Search code examples
pythonscikit-learnlstmrecurrent-neural-networkmetrics

Cross Validation using metrics.mean_squared_error, "found array with dim 3. Estimator expected <= 2." Error


I am training a model (many to many) using LSTM RNN. I will apply cross validation to improve the result quality, but I cannot use the 'metrics.mean_squared_error' function because it is a multivariate system.

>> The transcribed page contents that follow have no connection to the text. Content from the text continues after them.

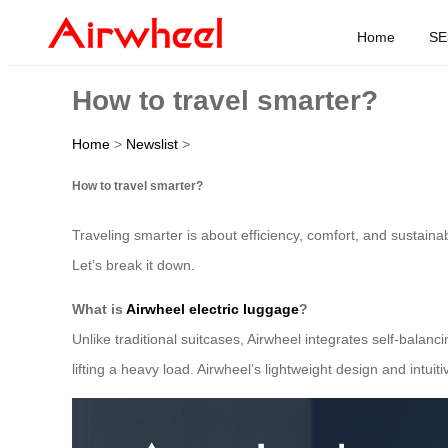
Home
SE
How to travel smarter?
Home
>
Newslist
>
How to travel smarter?
Traveling smarter is about efficiency, comfort, and sustainab
Let’s break it down.
What is
Airwheel electric luggage
?
Unlike traditional suitcases, Airwheel integrates self-balanci
lifting a heavy load. Airwheel’s lightweight design and intuit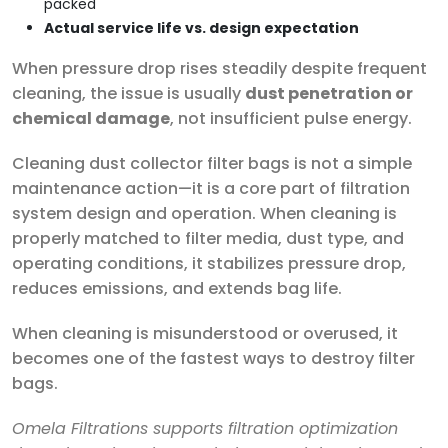
packed
Actual service life vs. design expectation
When pressure drop rises steadily despite frequent
cleaning, the issue is usually
dust penetration or
chemical damage
, not insufficient pulse energy.
Cleaning dust collector filter bags is not a simple
maintenance action—it is a core part of filtration
system design and operation. When cleaning is
properly matched to filter media, dust type, and
operating conditions, it stabilizes pressure drop,
reduces emissions, and extends bag life.
When cleaning is misunderstood or overused, it
becomes one of the fastest ways to destroy filter
bags.
Omela Filtrations supports filtration optimization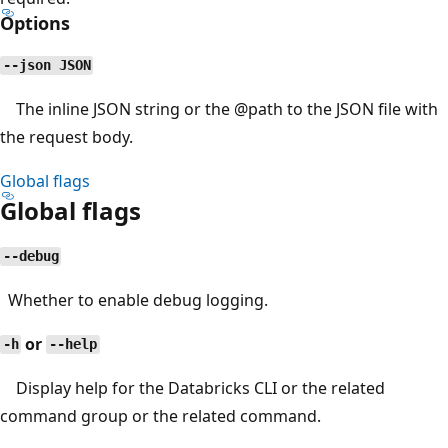
Options
--json JSON
The inline JSON string or the
@path
to the JSON file with
the request body.
Global flags
Global flags
--debug
Whether to enable debug logging.
or
-h
--help
Display help for the Databricks CLI or the related
command group or the related command.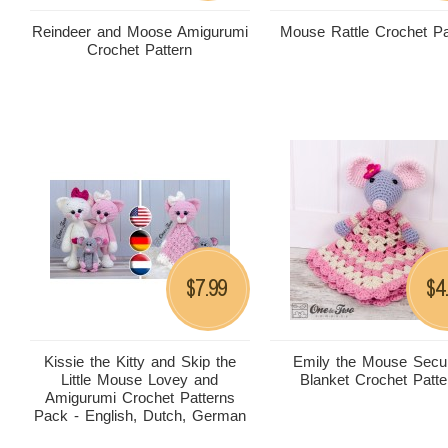
Reindeer and Moose Amigurumi
Mouse Rattle Crochet Pa
Crochet Pattern
7.99
4
$
$
Kissie the Kitty and Skip the
Emily the Mouse Secur
Little Mouse Lovey and
Blanket Crochet Patte
Amigurumi Crochet Patterns
Pack - English, Dutch, German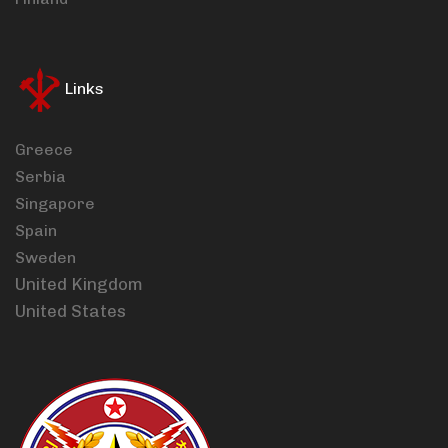
Links
Greece
Serbia
Singapore
Spain
Sweden
United Kingdom
United States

Should I create a cross validation function manually or can I work with this function using 3D arrays?

Here is the shapes of my train and test data;

X_train1.shape, y_train1.shape, X_test1.shape, y_test1.shape

((118000, 50, 9), (118000, 1, 9), (51950, 50, 9), (51950, 1, 9))

And here is the code I have tried:

from sklearn.model_selection import KFold
from tensorflow.keras.layers import Dense, Activation
from sklearn import metrics

# Cross-Validate
kf = KFold(5, shuffle=True, random_state=42) # Use for KFold classification
oos_y = []
oos_pred = []

fold = 0
for train, test in kf.split(trainX):
    fold+=1
    print(f"Fold #{fold}")
        
    x_train = X_train1
    y_train = y_train1
    x_test = X_test1
    y_test = y_test1
    
    model = Sequential()
    model.add(LSTM(128, activation='relu', input_shape=(X_train1.shape[1], X_train1.shape[2]), return_sequences=True))
    model.add(LSTM(64, activation='relu', return_sequences=False))
    model.add(Dropout(0.2))
    model.add(Dense(y_train1.shape[2]))
    model.compile(optimizer='adam', loss='mse', metrics='mae')
    model.summary()
    
    history = model.fit(X_train1, y_train1, epochs=1, batch_size=16, validation_split=0.1, verbose=1)
    
    pred = model.predict(x_test)

    oos_y.append(y_test)
    oos_pred.append(pred)    

    # Measure this fold's RMSE
    score = np.sqrt(metrics.mean_squared_error(pred,y_test))
    print(f"Fold score (RMSE): {score}")

# Build the oos prediction list and calculate the error.
oos_y = np.concatenate(oos_y)
oos_pred = np.concatenate(oos_pred)
score = np.sqrt(metrics.mean_squared_error(oos_pred,oos_y))
print(f"Final, out of sample score (RMSE): {score}")    
    
# Write the cross-validated prediction
oos_y = pd.DataFrame(oos_y)
oos_pred = pd.DataFrame(oos_pred)
oosDF = pd.concat( [df, oos_y, oos_pred],axis=1 )
#oosDF.to_csv(filename_write,index=Fal

se)


Solution

  • If the y_true and y_pred shapes are (51950, 1, 9), reshape into (51950, 9) and compute RMSE with:

    rmse = mean_squared_error(
        y_true.reshape(-1, 1*9),
        y_pred.reshape(-1, 1*9),
        squared=False,               # Set to False for Root Mean Square Error
    )
    

    Or:

    ex, d1, d2 = y_true.shape
    y_true = y_true.reshape(ex, d1*d2)